Sí, yo lo mencione en me primer post aquí.


----------



## pcplus

Sammo said:


> Algunas veces si una persona quiere negar o descartar lo que una persona acabó de decir, en Ingles toma esa idea y lo termina con la frase, "my ass." Por ejemplo, "But we're friends" y la otra persona dice, "Friends my ass!" No se si se puede decir literalmente para dar el mismo sentido así que pregunto para saber.
> 
> También hay una manera menos vulgar para decir la misma cosa con diciendo, "my foot" en vez de "ass" aunque eso casi no se oye hoy en día.


 
Amigos...ni de coña

Amigos...una mierda

menos vulgar: Amigos...ni de globo

-así se dice en España-


----------



## Sammo

Entonces, como dirían esto:

"He fell."  "Fell my ass!  He pushed me!"


----------



## Sammo

¿Nadie? 

¿Y también tendría sentido si una mujer diría la frase "mis huevos" a algo?


----------



## delhi

Sofia29 said:


> Sí, pero me parece que "las pelotas" es bastaaaante más grosero que "my ass".



No sé cómo lo pensarás.
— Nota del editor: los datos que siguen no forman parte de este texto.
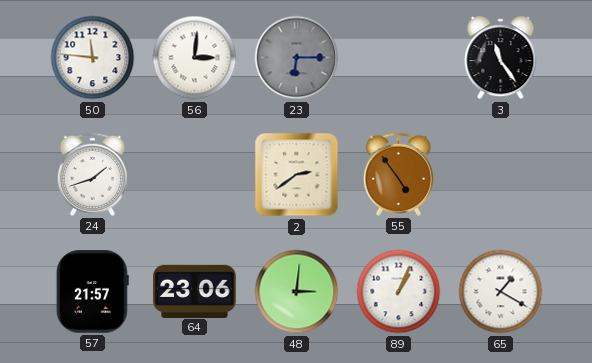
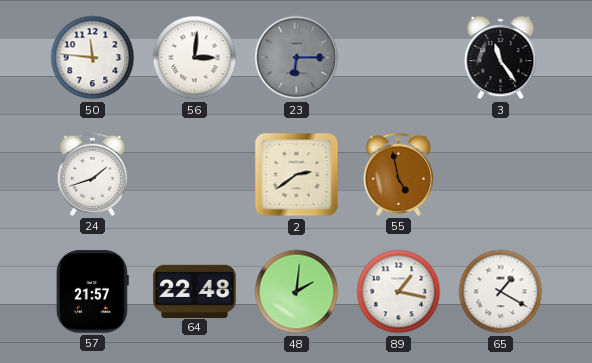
55: 4:54 -> 4:58
64: 23:06 -> 22:48
48: 3:01 -> 2:01
89: 1:04 -> 1:17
A mí me parecen prácticamente igual de groseros. Sólo que, personalmente, los insultos en idiomas extranjeros siempre me parecerán más suaves que si los oigo en mi idioma natal.



Sammo said:


> ¿Nadie?
> 
> ¿Y también tendría sentido si una mujer diría la frase "mis huevos" a algo?




He escuchado "las pelotas", u otras formas que dijeron en este hilo, pero nunca "mis huevos". Ni por mujeres, ni por hombres.


----------



## Sammo

> He escuchado "las pelotas", u otras formas que dijeron en este hilo, pero nunca "mis huevos". Ni por mujeres, ni por hombres.


 
loladamore sugirió "mis huevos" por eso pregunté.  

Y como usted me recordó, la misma pregunta va a "las pelotas".


----------



## delhi

Sammo said:


> loladamore sugirió "mis huevos" por eso pregunté.
> 
> Y como usted me recordó, la misma pregunta va a "las pelotas".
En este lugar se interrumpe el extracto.